On ne présente plus le "King des comics", l’homme qui a su insuffler au comic-book un lyrisme inédit qui perdure jusqu’à aujourd’hui. Jack Kirby n’est pas seulement l’inventeur de Captain America, des 4 Fantastiques, des X-Men, de Thor, des Avengers, de Hulk..., excusez du peu, il est aussi celui qui en a constitué la grammaire, avec ses perspectives emphatiques, ses splash pages éblouissantes, ses relances scénaristiques malignes et ses architectures au graphisme proche de l’abstraction qui influencèrent profondément Druillet et bien d’autres auteurs de sa génération,
Kirby, c’est une légende. Hier encore à Francfort, j’entendais deux éditeurs de bandes dessinées, l’un américain, l’autre scandinave, discuter de Kirby. Il habitait, dit l’un, l’immeuble de Frank Zappa avec qui il liait une profonde amitié. Ce dernier était pressenti pour faire la musique du premier Star Wars, et venait demander conseil au "King", son voisin. Jack Kirby, qui venait, selon mon interlocuteur, de connaître une mauvaise expérience en travaillant pour George Lucas, déconseilla Zappa de travailler avec le Tycoon d’Hollywood. Et Zappa suivit son conseil... L’histoire est peut-être controuvée (je n’ai pas pris le temps de vérifier) mais elle donne toute la dimension du personnage.
Kamandi est une œuvre de maturité. Elle fait partie de l’époque où Kirby réalise la tétralogie du Quatrième Monde, dernier baroud d’honneur de Kirby chez DC Comics où il avait fait ses débuts avant de faire sa carrière chez Marvel. Il n’a plus rien à prouver, ses plus grandes créations sont derrière lui. Avec Le Quatrième Monde, il fait une œuvre personnelle qui n’a été éditée que de façon parcellaire dans nos contrées. Kamandi est de la même eau, paru de façon sporadique en France chez Artima (mais seul le numéro 59 est inédit en France, me semble-t-il) raconte l’histoire d’un jeune garçon survivant d’un cataclysme qui a bouleversé la terre.
La race humaine est retournée à l’état animal et les animaux ont pris le dessus sur les hommes. Jusqu’ici dissimulé dans un bunker où il a vécu toute sa vie, Kamandi est envoyé en surface par son grand père pour essayer de découvrir s’il reste d’autres humains civilisés.
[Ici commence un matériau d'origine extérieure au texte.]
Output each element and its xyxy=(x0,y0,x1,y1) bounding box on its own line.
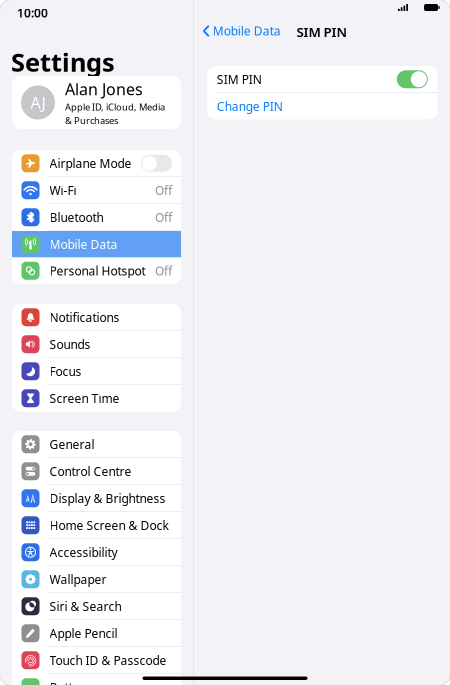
staticText: Siri & Search xyxy=(50,598,122,614)
staticText: Control Centre xyxy=(50,463,132,479)
button[interactable]: Battery xyxy=(12,674,181,685)
staticText: Notifications xyxy=(50,309,120,325)
button[interactable]: General xyxy=(12,431,181,458)
button[interactable]: Accessibility xyxy=(12,539,181,566)
staticText: Off xyxy=(155,209,172,225)
button[interactable]: AJ xyxy=(12,76,181,129)
staticText: Wallpaper xyxy=(50,571,106,587)
button[interactable]: Wi-Fi xyxy=(12,177,181,204)
button[interactable]: Touch ID & Passcode xyxy=(12,647,181,674)
staticText: Personal Hotspot xyxy=(50,263,146,279)
staticText: 10:00 xyxy=(17,5,48,21)
staticText: Airplane Mode xyxy=(50,155,132,171)
staticText: Settings xyxy=(11,45,115,79)
staticText: Home Screen & Dock xyxy=(50,517,168,533)
button[interactable]: Bluetooth xyxy=(12,204,181,230)
button[interactable]: Personal Hotspot xyxy=(12,258,181,284)
staticText: Display & Brightness xyxy=(50,490,166,506)
button[interactable]: Wallpaper xyxy=(12,566,181,592)
staticText: Mobile Data xyxy=(213,23,281,39)
staticText: Accessibility xyxy=(50,544,118,560)
button[interactable]: Control Centre xyxy=(12,458,181,484)
staticText: & Purchases xyxy=(65,114,118,126)
staticText: Apple Pencil xyxy=(50,625,118,641)
staticText: Focus xyxy=(50,363,82,379)
button[interactable]: Mobile Data xyxy=(12,231,181,258)
button[interactable]: Home Screen & Dock xyxy=(12,512,181,538)
button[interactable]: Screen Time xyxy=(12,385,181,412)
button[interactable]: Mobile Data xyxy=(203,23,281,39)
staticText: SIM PIN xyxy=(296,23,347,41)
button[interactable]: Focus xyxy=(12,358,181,384)
staticText: Battery xyxy=(50,679,90,685)
button[interactable]: Toggle SIM PIN xyxy=(397,70,428,88)
staticText: SIM PIN xyxy=(217,71,262,87)
staticText: Bluetooth xyxy=(50,209,104,225)
staticText: Off xyxy=(155,182,172,198)
staticText: General xyxy=(50,436,94,452)
staticText: Change PIN xyxy=(217,98,283,114)
button[interactable]: Siri & Search xyxy=(12,593,181,620)
staticText: AJ xyxy=(30,92,46,113)
button[interactable]: Apple Pencil xyxy=(12,620,181,646)
staticText: Wi-Fi xyxy=(50,182,76,198)
staticText: Mobile Data xyxy=(50,236,118,252)
button[interactable]: Sounds xyxy=(12,331,181,358)
button[interactable]: Change PIN xyxy=(207,93,438,120)
staticText: Alan Jones xyxy=(65,78,143,100)
staticText: Touch ID & Passcode xyxy=(50,652,166,668)
button[interactable]: Display & Brightness xyxy=(12,485,181,512)
staticText: Off xyxy=(155,263,172,279)
staticText: Screen Time xyxy=(50,390,120,406)
staticText: Sounds xyxy=(50,336,90,352)
button[interactable]: Notifications xyxy=(12,304,181,330)
button[interactable]: Airplane Mode xyxy=(12,150,181,176)
staticText: Apple ID, iCloud, Media xyxy=(65,101,165,113)
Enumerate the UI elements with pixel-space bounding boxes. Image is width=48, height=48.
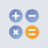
button[interactable]: Subtract — [25, 9, 39, 23]
button[interactable]: Multiply — [9, 25, 23, 39]
button[interactable]: Equals — [25, 25, 39, 39]
button[interactable]: Add — [9, 9, 23, 23]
Quête difficile dans une terre où gorilles, pumas, tigres, lions et serpents se font la guerre...
Encrées par Mike Royer (qui signe la préface) et D. Bruce Berry, ces pages regorgent de trouvailles et de fantaisie. Kirby illustre cette ménagerie anthropomorphique avec un plaisir évident. La traduction de Laurent Queyssi (studio Makma) et Jérôme Wicky restitue à merveille le second degré de l’auteur qui livre, chemin faisant, sa réflexion sur la marche du monde. Album inévitable.